Your answer should restate each line of the data below word for word.

##### Exercise data

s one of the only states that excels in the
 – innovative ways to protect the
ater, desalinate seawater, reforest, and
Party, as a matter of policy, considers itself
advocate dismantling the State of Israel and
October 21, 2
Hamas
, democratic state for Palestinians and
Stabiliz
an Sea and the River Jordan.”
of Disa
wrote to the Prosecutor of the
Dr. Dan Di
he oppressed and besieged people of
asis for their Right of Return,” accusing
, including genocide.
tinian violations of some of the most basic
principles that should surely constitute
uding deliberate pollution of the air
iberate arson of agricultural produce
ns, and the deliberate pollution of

##########

Task result:
s one of the only states that excels in the
 – innovative ways to protect the
ater, desalinate seawater, reforest, and
Party, as a matter of policy, considers itself
advocate dismantling the State of Israel and
October 21, 2
Hamas
, democratic state for Palestinians and
Stabiliz
an Sea and the River Jordan.”
of Disa
wrote to the Prosecutor of the
Dr. Dan Di
he oppressed and besieged people of
asis for their Right of Return,” accusing
, including genocide.
tinian violations of some of the most basic
principles that should surely constitute
uding deliberate pollution of the air
iberate arson of agricultural produce
ns, and the deliberate pollution of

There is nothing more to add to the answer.